WHAT NEEDS TO BE DONE. Which lines of the records below contain the word "templates"? Report each of them in full.

==========

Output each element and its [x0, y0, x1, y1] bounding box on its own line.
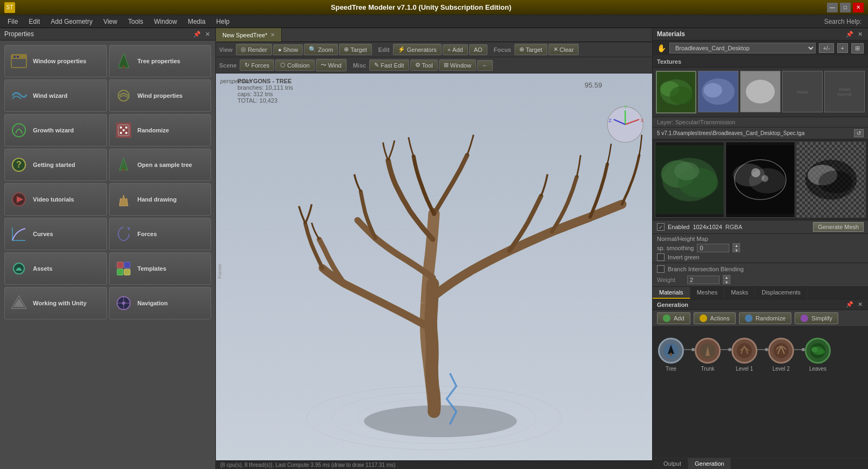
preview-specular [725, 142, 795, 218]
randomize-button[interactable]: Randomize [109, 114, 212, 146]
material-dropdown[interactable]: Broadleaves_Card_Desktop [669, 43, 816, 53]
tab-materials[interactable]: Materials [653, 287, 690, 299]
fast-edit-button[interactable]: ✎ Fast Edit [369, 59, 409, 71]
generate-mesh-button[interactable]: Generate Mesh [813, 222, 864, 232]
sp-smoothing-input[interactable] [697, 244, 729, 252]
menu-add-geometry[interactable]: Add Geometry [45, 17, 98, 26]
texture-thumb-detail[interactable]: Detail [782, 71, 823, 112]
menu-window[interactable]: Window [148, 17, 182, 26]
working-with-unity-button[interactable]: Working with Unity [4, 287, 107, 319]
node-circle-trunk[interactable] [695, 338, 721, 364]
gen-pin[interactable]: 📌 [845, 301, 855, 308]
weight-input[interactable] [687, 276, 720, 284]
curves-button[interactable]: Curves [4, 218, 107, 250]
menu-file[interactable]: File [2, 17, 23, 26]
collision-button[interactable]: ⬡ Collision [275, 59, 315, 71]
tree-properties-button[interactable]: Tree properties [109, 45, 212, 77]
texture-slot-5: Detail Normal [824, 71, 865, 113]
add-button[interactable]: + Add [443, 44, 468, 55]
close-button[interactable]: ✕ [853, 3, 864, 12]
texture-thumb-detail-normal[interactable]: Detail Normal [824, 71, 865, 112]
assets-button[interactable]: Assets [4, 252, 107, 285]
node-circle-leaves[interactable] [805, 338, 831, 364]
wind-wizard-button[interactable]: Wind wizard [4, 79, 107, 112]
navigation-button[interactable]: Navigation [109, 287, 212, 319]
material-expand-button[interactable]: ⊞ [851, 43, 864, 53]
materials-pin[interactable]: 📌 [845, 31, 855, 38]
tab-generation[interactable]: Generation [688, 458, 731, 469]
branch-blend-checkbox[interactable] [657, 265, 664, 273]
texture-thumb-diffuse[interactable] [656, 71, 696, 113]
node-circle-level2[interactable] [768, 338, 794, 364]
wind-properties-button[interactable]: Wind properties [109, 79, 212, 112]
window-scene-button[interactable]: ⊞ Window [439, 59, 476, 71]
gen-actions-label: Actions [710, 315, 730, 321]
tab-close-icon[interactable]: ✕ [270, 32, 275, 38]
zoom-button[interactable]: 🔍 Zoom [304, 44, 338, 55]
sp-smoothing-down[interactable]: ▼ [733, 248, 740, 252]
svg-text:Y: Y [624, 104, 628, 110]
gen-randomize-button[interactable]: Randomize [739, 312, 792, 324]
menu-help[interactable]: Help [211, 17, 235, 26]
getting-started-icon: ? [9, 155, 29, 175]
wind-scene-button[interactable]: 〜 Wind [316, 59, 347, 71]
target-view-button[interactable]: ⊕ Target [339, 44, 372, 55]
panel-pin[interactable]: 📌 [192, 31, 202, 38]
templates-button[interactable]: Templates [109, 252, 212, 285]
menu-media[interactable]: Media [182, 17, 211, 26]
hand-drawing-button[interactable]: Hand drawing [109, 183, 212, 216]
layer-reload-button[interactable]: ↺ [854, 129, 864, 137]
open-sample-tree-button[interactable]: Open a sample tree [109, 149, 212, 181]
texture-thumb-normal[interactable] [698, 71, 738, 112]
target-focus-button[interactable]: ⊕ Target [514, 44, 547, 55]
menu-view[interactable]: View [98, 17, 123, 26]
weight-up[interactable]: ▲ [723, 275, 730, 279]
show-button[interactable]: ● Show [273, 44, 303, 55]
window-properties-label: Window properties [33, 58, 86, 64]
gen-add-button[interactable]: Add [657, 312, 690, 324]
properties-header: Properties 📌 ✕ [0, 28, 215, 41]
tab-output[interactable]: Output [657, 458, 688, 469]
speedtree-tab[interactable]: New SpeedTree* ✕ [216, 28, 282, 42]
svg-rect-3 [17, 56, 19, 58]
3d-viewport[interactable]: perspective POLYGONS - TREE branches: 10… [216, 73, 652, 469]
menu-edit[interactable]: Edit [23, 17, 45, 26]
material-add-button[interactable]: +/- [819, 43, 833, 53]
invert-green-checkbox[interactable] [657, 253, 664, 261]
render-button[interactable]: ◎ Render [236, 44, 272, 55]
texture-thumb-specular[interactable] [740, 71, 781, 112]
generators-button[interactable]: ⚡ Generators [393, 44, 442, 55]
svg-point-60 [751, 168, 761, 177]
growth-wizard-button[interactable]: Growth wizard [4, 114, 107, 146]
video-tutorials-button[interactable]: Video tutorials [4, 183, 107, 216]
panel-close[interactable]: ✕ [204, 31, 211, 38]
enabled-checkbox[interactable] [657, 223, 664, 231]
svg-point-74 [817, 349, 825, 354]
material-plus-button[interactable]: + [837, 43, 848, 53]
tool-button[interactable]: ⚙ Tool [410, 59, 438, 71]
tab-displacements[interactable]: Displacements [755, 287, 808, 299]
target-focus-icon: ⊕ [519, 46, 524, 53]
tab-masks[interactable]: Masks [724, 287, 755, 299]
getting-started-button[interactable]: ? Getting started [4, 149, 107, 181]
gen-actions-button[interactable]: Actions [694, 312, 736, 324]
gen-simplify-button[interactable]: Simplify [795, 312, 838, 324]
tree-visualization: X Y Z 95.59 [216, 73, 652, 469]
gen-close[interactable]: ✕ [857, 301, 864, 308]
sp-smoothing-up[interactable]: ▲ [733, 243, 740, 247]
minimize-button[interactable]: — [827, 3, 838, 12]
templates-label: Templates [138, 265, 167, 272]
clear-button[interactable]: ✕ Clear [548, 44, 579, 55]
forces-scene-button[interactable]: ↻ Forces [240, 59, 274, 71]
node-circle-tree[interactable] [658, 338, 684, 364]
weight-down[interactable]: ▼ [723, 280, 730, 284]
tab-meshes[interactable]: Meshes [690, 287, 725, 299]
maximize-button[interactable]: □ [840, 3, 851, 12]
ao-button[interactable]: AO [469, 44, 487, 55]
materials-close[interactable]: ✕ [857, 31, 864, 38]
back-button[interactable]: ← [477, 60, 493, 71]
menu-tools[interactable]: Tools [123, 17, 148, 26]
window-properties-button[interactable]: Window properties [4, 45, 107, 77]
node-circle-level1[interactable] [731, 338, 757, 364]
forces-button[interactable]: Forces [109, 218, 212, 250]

==========

ANSWER FOR THIS EXERCISE.
templates-button[interactable]: Templates [109, 252, 212, 285]
templates-label: Templates [138, 265, 167, 272]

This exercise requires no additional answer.